Source information ▸

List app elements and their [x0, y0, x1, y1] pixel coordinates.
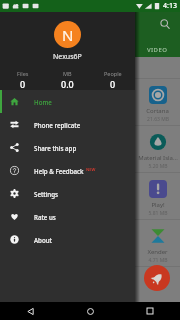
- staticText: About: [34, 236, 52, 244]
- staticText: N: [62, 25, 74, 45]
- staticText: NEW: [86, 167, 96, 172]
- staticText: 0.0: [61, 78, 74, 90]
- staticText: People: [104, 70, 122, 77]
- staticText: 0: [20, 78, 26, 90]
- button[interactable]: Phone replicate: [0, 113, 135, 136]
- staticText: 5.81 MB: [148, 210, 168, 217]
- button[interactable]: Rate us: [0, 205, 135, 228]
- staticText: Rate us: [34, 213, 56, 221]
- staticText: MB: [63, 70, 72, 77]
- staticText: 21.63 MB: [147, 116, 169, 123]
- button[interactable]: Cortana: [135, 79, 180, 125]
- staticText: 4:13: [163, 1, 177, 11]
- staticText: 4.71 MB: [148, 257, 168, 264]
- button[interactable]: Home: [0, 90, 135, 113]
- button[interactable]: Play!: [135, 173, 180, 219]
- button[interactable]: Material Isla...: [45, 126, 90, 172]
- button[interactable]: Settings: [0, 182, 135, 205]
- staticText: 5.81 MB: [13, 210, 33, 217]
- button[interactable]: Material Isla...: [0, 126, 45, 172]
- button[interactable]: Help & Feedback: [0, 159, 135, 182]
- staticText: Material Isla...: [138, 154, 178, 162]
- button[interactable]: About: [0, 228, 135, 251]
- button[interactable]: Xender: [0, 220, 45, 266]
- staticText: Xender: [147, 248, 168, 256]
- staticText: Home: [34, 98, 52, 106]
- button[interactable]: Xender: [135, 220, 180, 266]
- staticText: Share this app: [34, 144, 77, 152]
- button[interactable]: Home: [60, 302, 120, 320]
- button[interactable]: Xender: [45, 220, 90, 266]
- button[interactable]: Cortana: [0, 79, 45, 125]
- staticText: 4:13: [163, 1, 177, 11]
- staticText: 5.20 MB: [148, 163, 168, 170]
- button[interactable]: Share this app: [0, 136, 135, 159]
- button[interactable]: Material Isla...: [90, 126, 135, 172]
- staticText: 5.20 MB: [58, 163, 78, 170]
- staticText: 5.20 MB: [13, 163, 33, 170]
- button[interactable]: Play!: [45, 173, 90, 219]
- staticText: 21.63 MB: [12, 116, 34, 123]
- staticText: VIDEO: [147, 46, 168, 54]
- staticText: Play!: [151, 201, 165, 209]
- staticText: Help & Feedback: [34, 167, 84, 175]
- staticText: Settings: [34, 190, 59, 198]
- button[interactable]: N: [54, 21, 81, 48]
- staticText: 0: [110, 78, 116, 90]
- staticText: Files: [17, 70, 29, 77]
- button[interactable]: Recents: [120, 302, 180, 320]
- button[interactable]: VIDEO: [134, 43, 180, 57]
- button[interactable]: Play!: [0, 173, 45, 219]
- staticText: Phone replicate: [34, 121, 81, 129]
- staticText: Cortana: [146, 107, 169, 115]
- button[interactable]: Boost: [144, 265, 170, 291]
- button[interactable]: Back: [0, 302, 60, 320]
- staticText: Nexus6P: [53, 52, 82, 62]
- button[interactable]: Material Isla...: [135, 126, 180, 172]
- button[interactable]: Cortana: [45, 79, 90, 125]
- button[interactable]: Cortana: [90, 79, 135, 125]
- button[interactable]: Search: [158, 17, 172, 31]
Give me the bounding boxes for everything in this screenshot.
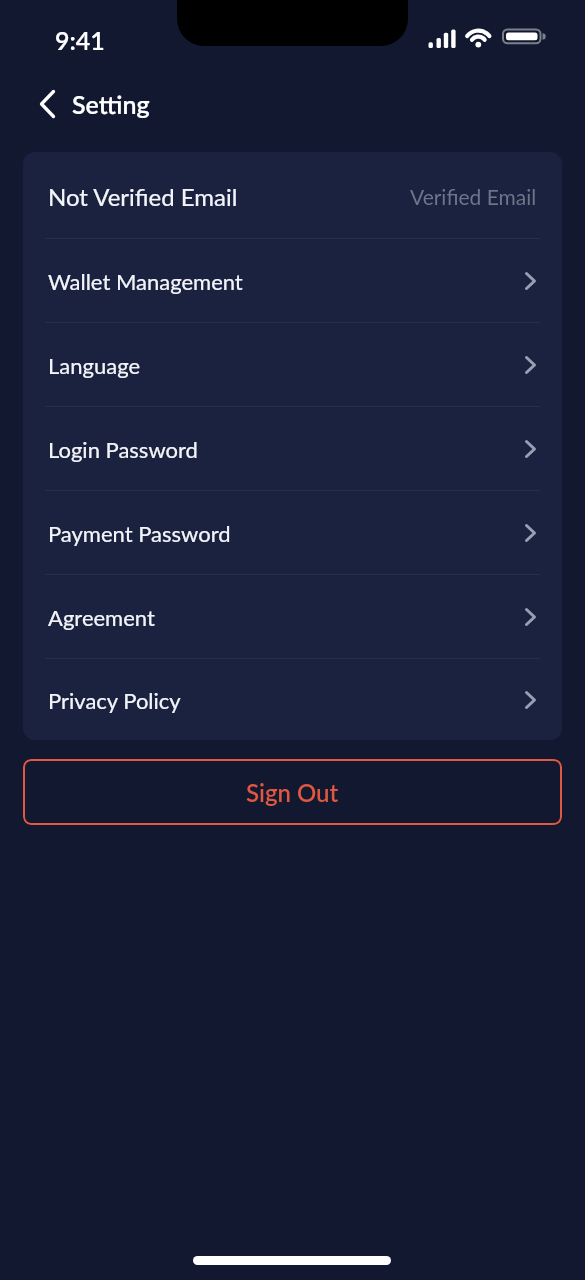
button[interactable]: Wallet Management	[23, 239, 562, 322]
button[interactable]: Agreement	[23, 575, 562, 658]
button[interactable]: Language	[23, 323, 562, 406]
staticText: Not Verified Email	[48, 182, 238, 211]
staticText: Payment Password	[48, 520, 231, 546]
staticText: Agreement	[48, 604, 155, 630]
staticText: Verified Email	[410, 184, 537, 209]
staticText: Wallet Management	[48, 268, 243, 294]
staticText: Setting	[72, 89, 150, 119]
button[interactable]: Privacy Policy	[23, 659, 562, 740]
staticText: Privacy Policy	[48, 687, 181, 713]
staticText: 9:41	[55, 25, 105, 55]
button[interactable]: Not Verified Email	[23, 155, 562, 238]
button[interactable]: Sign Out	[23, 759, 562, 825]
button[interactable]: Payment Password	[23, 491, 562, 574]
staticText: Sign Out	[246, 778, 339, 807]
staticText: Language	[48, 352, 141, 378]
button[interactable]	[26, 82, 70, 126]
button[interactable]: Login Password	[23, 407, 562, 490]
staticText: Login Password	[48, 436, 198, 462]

What is being asked ▸ Please copy exactly the lines from the one that contains "Give me the" through the last line of the listing above, leaving out the pictures.

Task output ▸
Give me the bounding boxes for everything in this screenshot.
button[interactable]: Wallet Management	[23, 239, 562, 322]
button[interactable]: Agreement	[23, 575, 562, 658]
button[interactable]: Language	[23, 323, 562, 406]
staticText: Not Verified Email	[48, 182, 238, 211]
staticText: Payment Password	[48, 520, 231, 546]
staticText: Agreement	[48, 604, 155, 630]
staticText: Verified Email	[410, 184, 537, 209]
staticText: Wallet Management	[48, 268, 243, 294]
staticText: Setting	[72, 89, 150, 119]
button[interactable]: Privacy Policy	[23, 659, 562, 740]
staticText: Privacy Policy	[48, 687, 181, 713]
staticText: 9:41	[55, 25, 105, 55]
button[interactable]: Not Verified Email	[23, 155, 562, 238]
button[interactable]: Sign Out	[23, 759, 562, 825]
button[interactable]: Payment Password	[23, 491, 562, 574]
staticText: Sign Out	[246, 778, 339, 807]
staticText: Language	[48, 352, 141, 378]
button[interactable]	[26, 82, 70, 126]
button[interactable]: Login Password	[23, 407, 562, 490]
staticText: Login Password	[48, 436, 198, 462]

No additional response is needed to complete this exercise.